Scooter was in the midst of trying to piece things together when the truck rolled to a complete stop.
Dac’s door opened, and a moment later, the way his head popped up over the high side rails said he stood on the cab’s running board. “How y’all doing back there?”
“Fine.” Scooter stood and helped Josie to her feet before he squeezed between the side rail and his tarp-covered motorcycle so he could ask Dac a question. “You know anywhere around here that has a phone?” He considered whispering, but Dac wouldn’t have been able to hear over the truck’s engine, and keeping Josie from hearing would have been a moot point. She was pressed up against his back, once again making his skin tingle.
“Yeah, there’s a place where I drop loads up the road,” Dac said. “It’s a roadhouse, but I’d never advise eating at it. That’s just their cover.”

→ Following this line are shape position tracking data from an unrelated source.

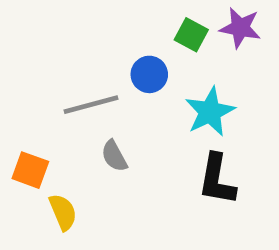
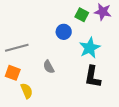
gray line: (91, 105) -> (17, 48), moved

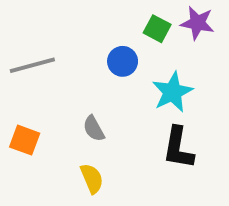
gray line: (17, 48) -> (32, 65), moved
yellow semicircle: (27, 91) -> (92, 178), moved

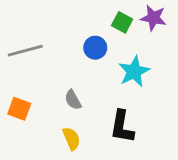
black L-shape: (178, 148) -> (122, 127), moved

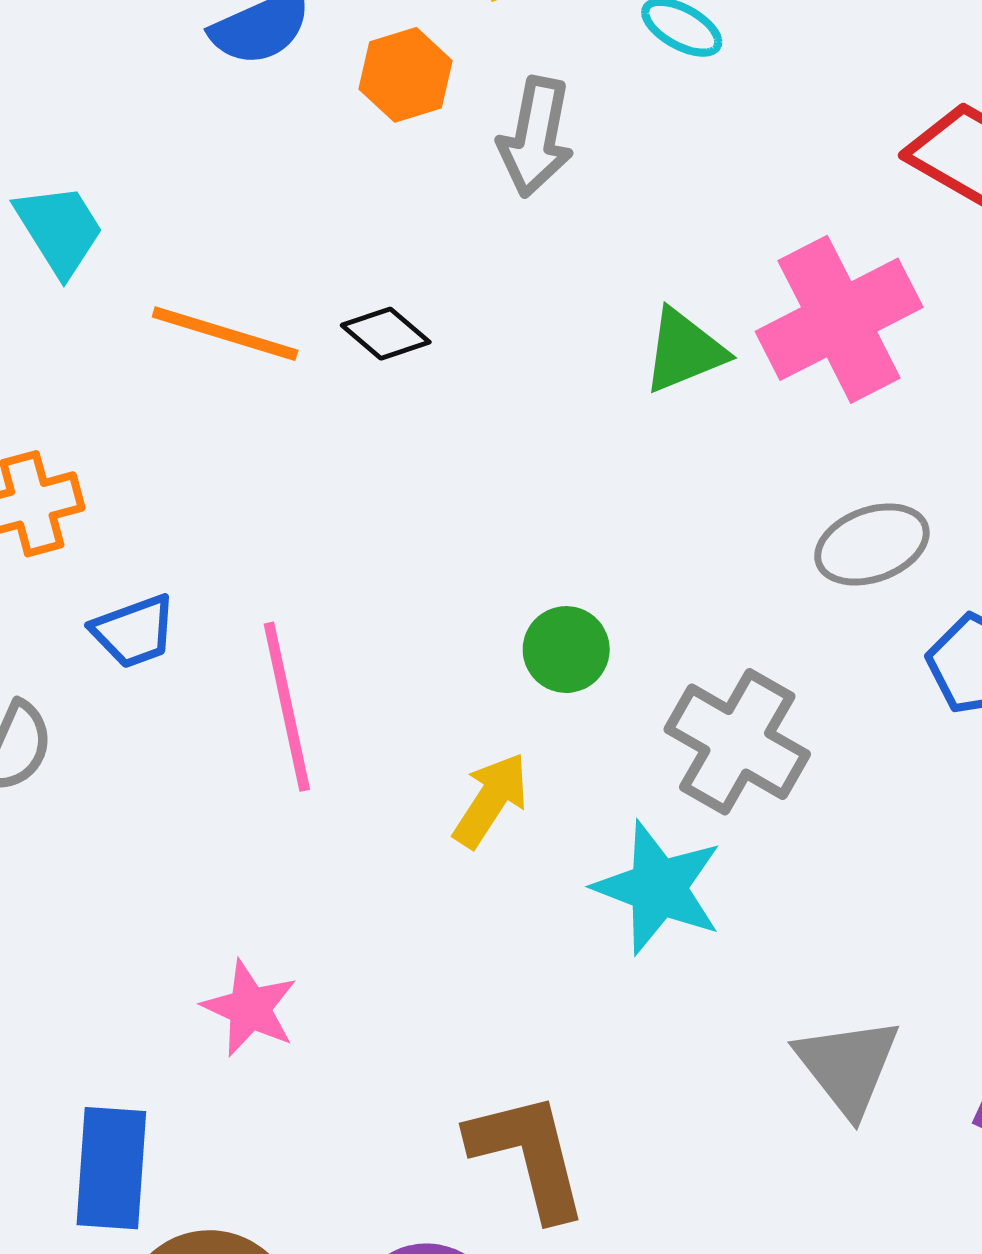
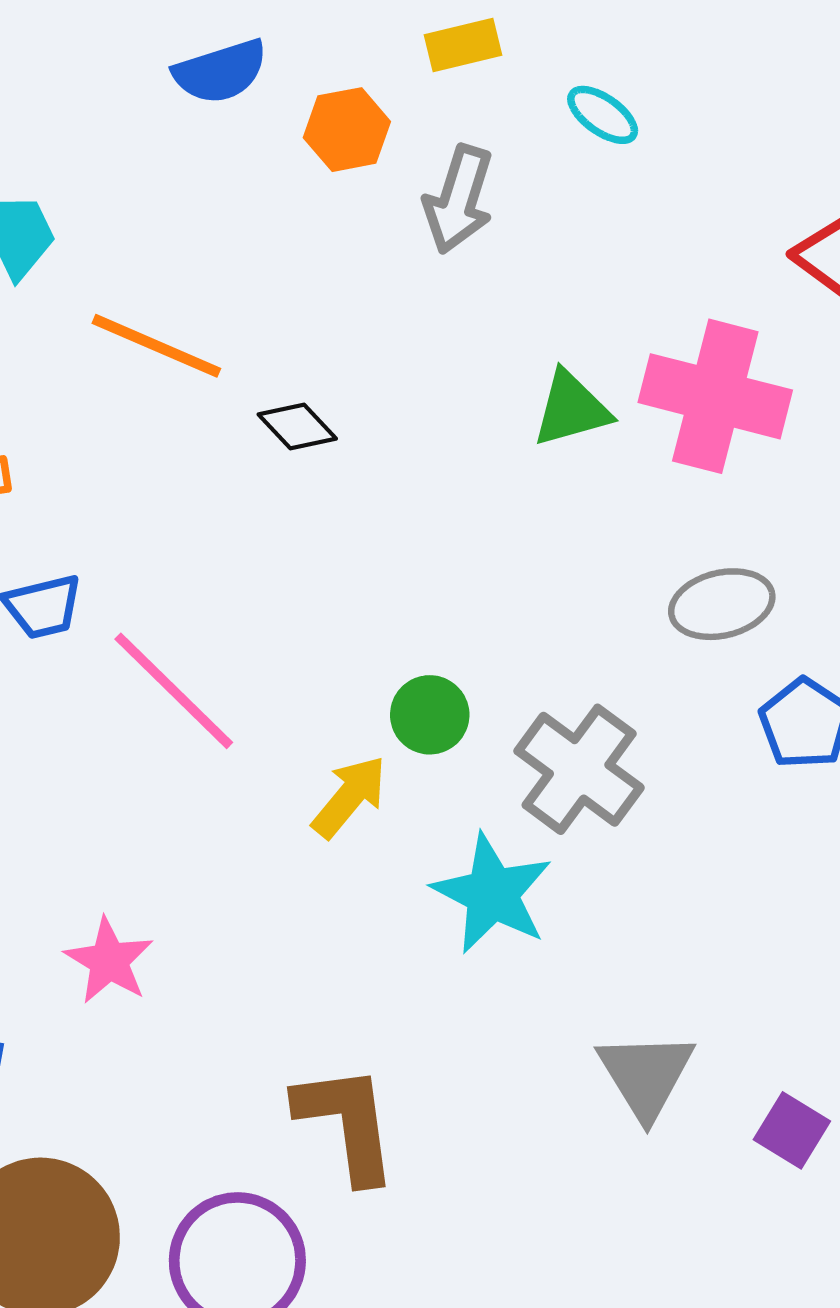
pink cross: (839, 319) -> (715, 396), turned 35
black diamond: (386, 334) -> (297, 426), moved
green circle: (566, 650) -> (430, 715), moved
pink line: (287, 707) -> (174, 691), turned -40

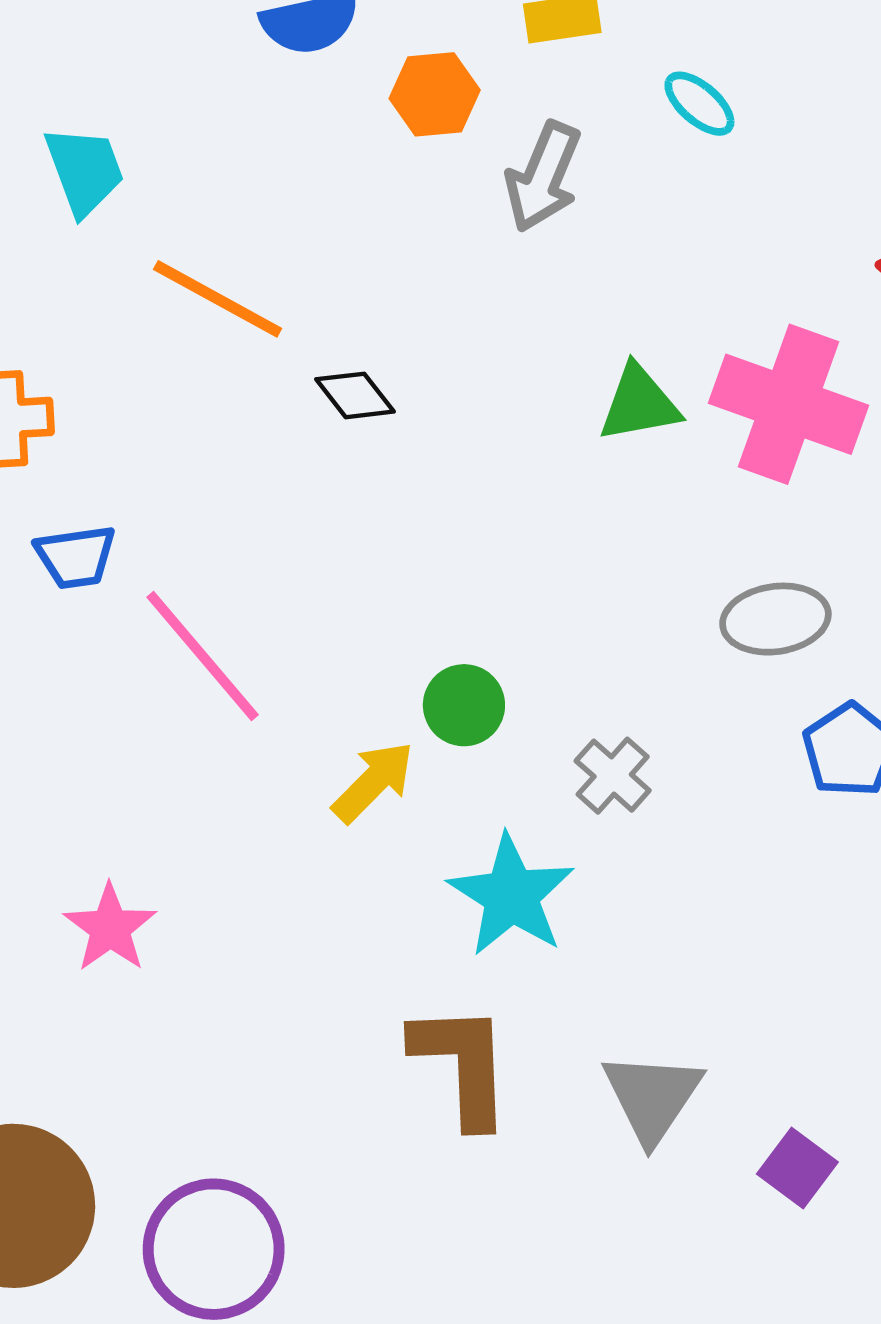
gray cross: (579, 769) -> (613, 776), size x0.6
brown L-shape: (347, 1123) -> (462, 1065), moved

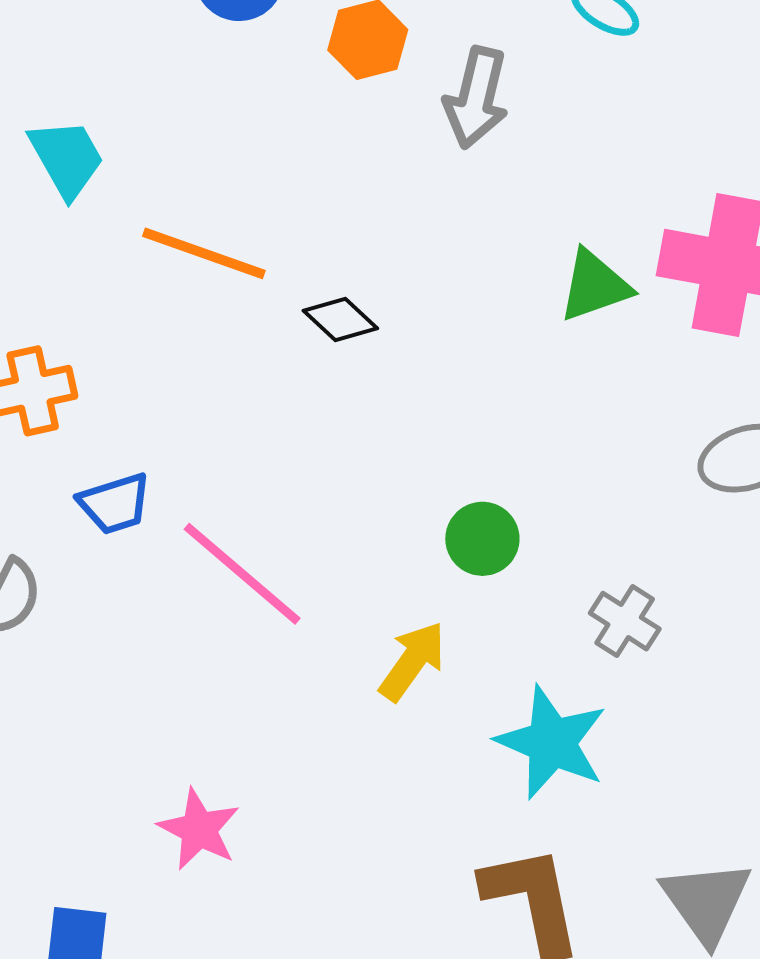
green circle: (464, 705) -> (482, 539), moved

“But they have a phone?” Scooter asked.
“Yes, they have a phone,” Dac replied. “Who you gonna call?”
“US Steel,” Scooter half mumbled. He wasn’t sure Clyde would help, but couldn’t come up with anything else. Slapping the wooden rail, he said, “Drive, Dac.”
The man nodded and disappeared. Scooter spun around and took Josie’s arm. “Sit down,” he said. “Dac’s known for missing first gear.”
Just as he’d warned her, the truck coughed and jerked before the wheels turned fast enough to catch up with the engine. The ride grew smoother, but not much considering the rough road.
“Why are you going to call US Steel?” Josie asked.
“Because that’s where Dave’s car is.”
The relief that crossed her face jolted his heart rougher than Dac’s driving shook the truck. So did the way she wrapped her arms around his neck.
“Thank you, Scooter,” she said, her face buried into the front of his shoulder. “Thank you.”
He wasn’t nearly as excited, or relieved, as she seemed to be, yet he didn’t have the heart to tell her his plan didn’t have a whole lot of meat behind it. Grasping her shoulders, he separated them slightly. Her arms were still around his neck, and the idea of kissing her overcame his thoughts for several long seconds. Memories of doing just that had his heart rate climbing and he battled against his good sense like a first class soldier.